■ Your objective
Starting with the first line of the material, reproduce exactly each line up to and including the one that contains "Open the Settings app on the phone", leaving out every picture.

■ Information shown
-=-=-=-=-
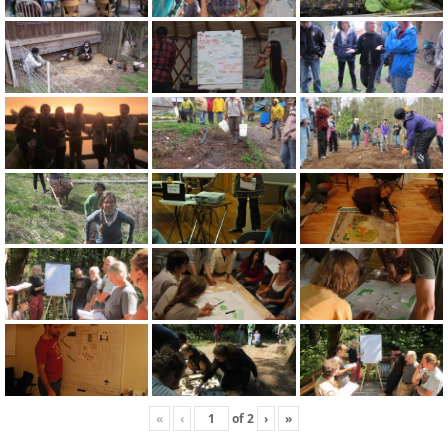
«
‹
of
2
›
»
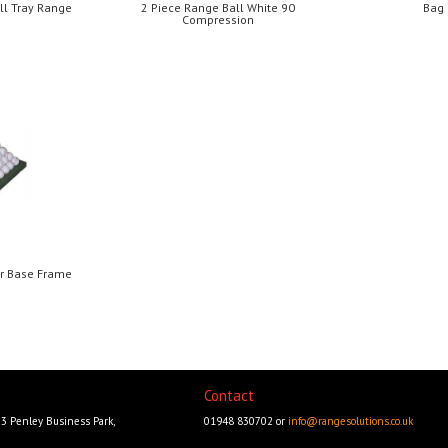
ll Tray Range
2 Piece Range Ball White 90
Bag
Compression
er Base Frame
Contact
23 Penley Business Park,
01948 830702 or
info@rangesolutions.co.uk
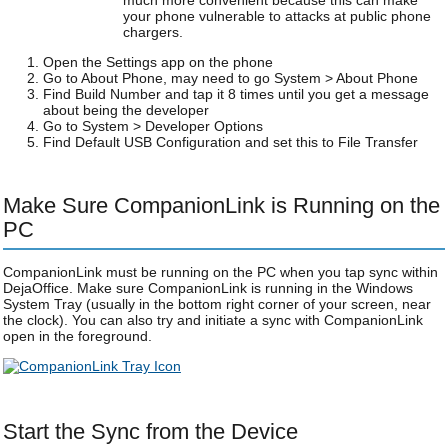
much more convenient because this can make
your phone vulnerable to attacks at public phone
chargers.
Open the Settings app on the phone
Go to About Phone, may need to go System > About Phone
Find Build Number and tap it 8 times until you get a message
about being the developer
Go to System > Developer Options
Find Default USB Configuration and set this to File Transfer
Make Sure CompanionLink is Running on the
PC
CompanionLink must be running on the PC when you tap sync within
DejaOffice. Make sure CompanionLink is running in the Windows
System Tray (usually in the bottom right corner of your screen, near
the clock). You can also try and initiate a sync with CompanionLink
open in the foreground.
Start the Sync from the Device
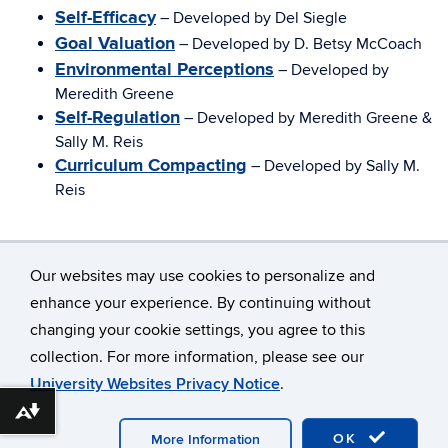
Self-Efficacy
– Developed by Del Siegle
Goal Valuation
– Developed by D. Betsy McCoach
Environmental Perceptions
– Developed by
Meredith Greene
Self-Regulation
– Developed by Meredith Greene &
Sally M. Reis
Curriculum Compacting
– Developed by Sally M.
Reis
Our websites may use cookies to personalize and
enhance your experience. By continuing without
changing your cookie settings, you agree to this
©
University of Connecticut
collection. For more information, please see our
Disclaimers, Privacy & Copyright
Accessibility
University Websites Privacy Notice
.
Webmaster Login
A-Z Index
Download alternative formats ...
OK
More Information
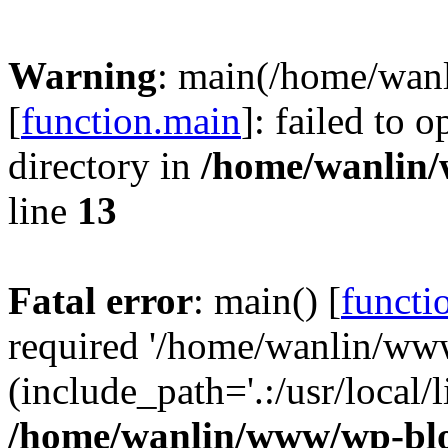
Warning
: main(/home/wan
[
function.main
]: failed to 
directory in
/home/wanlin
line
13
Fatal error
: main() [
functi
required '/home/wanlin/ww
(include_path='.:/usr/local/l
/home/wanlin/www/wp-blo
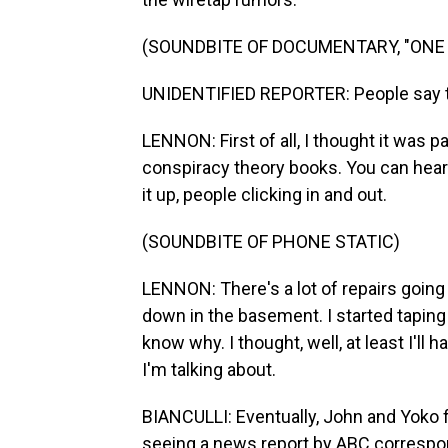
(SOUNDBITE OF DOCUMENTARY, "ONE 
UNIDENTIFIED REPORTER: People say t
LENNON: First of all, I thought it was p
conspiracy theory books. You can hear
it up, people clicking in and out.
(SOUNDBITE OF PHONE STATIC)
LENNON: There's a lot of repairs goin
down in the basement. I started taping 
know why. I thought, well, at least I'll
I'm talking about.
BIANCULLI: Eventually, John and Yoko f
seeing a news report by ABC correspon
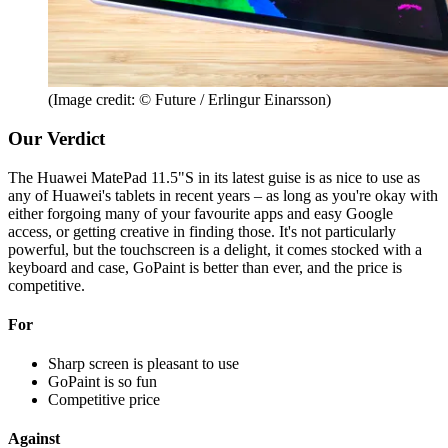
(Image credit: © Future / Erlingur Einarsson)
Our Verdict
The Huawei MatePad 11.5"S in its latest guise is as nice to use as
any of Huawei's tablets in recent years – as long as you're okay with
either forgoing many of your favourite apps and easy Google
access, or getting creative in finding those. It's not particularly
powerful, but the touchscreen is a delight, it comes stocked with a
keyboard and case, GoPaint is better than ever, and the price is
competitive.
For
Sharp screen is pleasant to use
GoPaint is so fun
Competitive price
Against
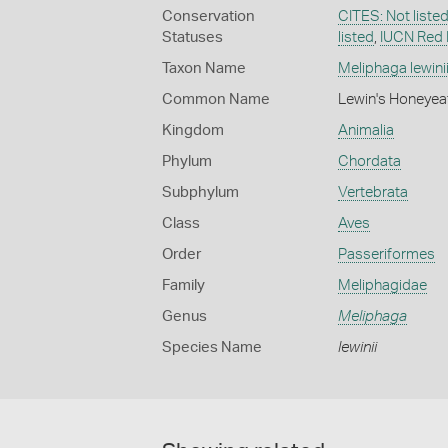
Conservation
CITES: Not liste
Statuses
listed
,
IUCN Red 
Taxon Name
Meliphaga lewini
Common Name
Lewin's Honeyea
Kingdom
Animalia
Phylum
Chordata
Subphylum
Vertebrata
Class
Aves
Order
Passeriformes
Family
Meliphagidae
Genus
Meliphaga
Species Name
lewinii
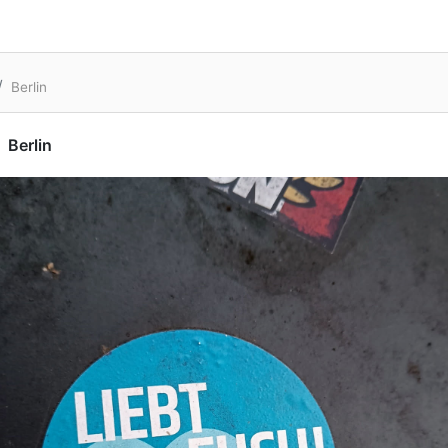
Berlin
Berlin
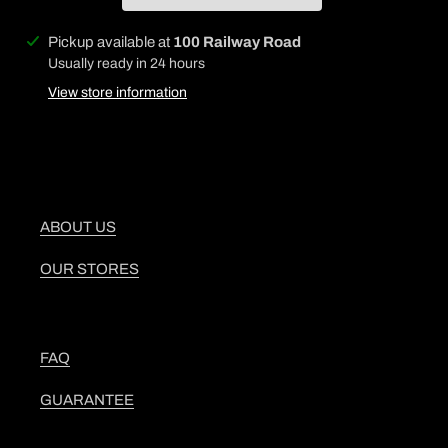
Adding
Pickup available at
100 Railway Road
product
Usually ready in 24 hours
to
View store information
your
cart
ABOUT US
OUR STORES
FAQ
GUARANTEE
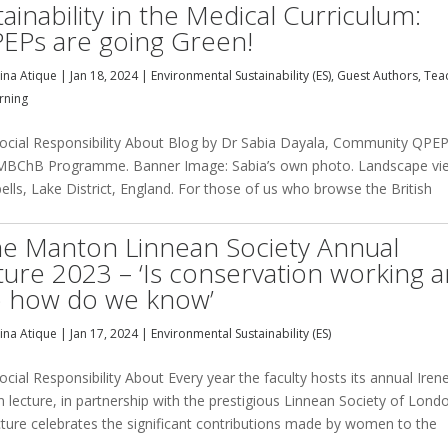
ainability in the Medical Curriculum:
EPs are going Green!
na Atique
|
Jan 18, 2024
|
Environmental Sustainability (ES)
,
Guest Authors
,
Tea
rning
cial Responsibility About Blog by Dr Sabia Dayala, Community QPE
MBChB Programme. Banner Image: Sabia’s own photo. Landscape vi
ells, Lake District, England. For those of us who browse the British
ne Manton Linnean Society Annual
ture 2023 – ‘Is conservation working 
so how do we know’
na Atique
|
Jan 17, 2024
|
Environmental Sustainability (ES)
ial Responsibility About Every year the faculty hosts its annual Iren
lecture, in partnership with the prestigious Linnean Society of Lond
cture celebrates the significant contributions made by women to the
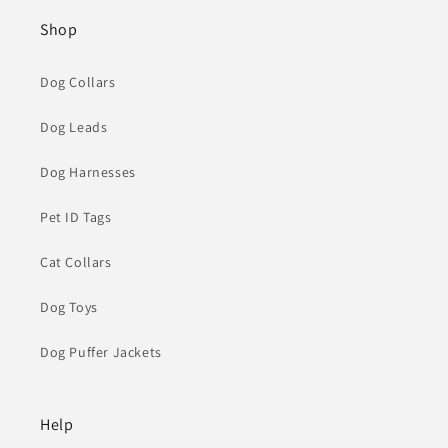
Shop
Dog Collars
Dog Leads
Dog Harnesses
Pet ID Tags
Cat Collars
Dog Toys
Dog Puffer Jackets
Help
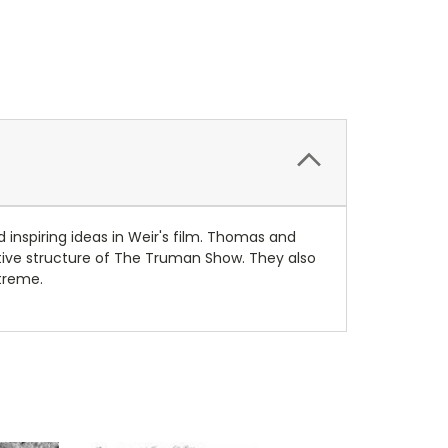
 inspiring ideas in Weir's film. Thomas and
rative structure of The Truman Show. They also
xtreme.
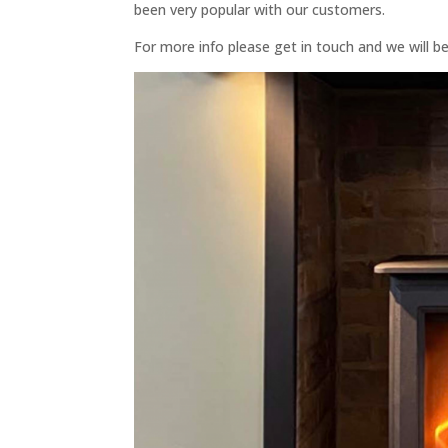
been very popular with our customers.
For more info please get in touch and we will b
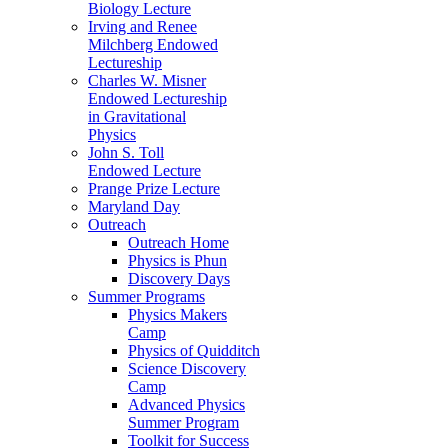
Biology Lecture
Irving and Renee
Milchberg Endowed
Lectureship
Charles W. Misner
Endowed Lectureship
in Gravitational
Physics
John S. Toll
Endowed Lecture
Prange Prize Lecture
Maryland Day
Outreach
Outreach Home
Physics is Phun
Discovery Days
Summer Programs
Physics Makers
Camp
Physics of Quidditch
Science Discovery
Camp
Advanced Physics
Summer Program
Toolkit for Success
-=-=-=-=-
■ Answer below
«
‹
of
2
›
»
ll Tray Range
2 Piece Range Ball White 90
Bag
Compression
er Base Frame
Contact
23 Penley Business Park,
01948 830702 or
info@rangesolutions.co.uk
much more convenient because this can make
your phone vulnerable to attacks at public phone
chargers.
Open the Settings app on the phone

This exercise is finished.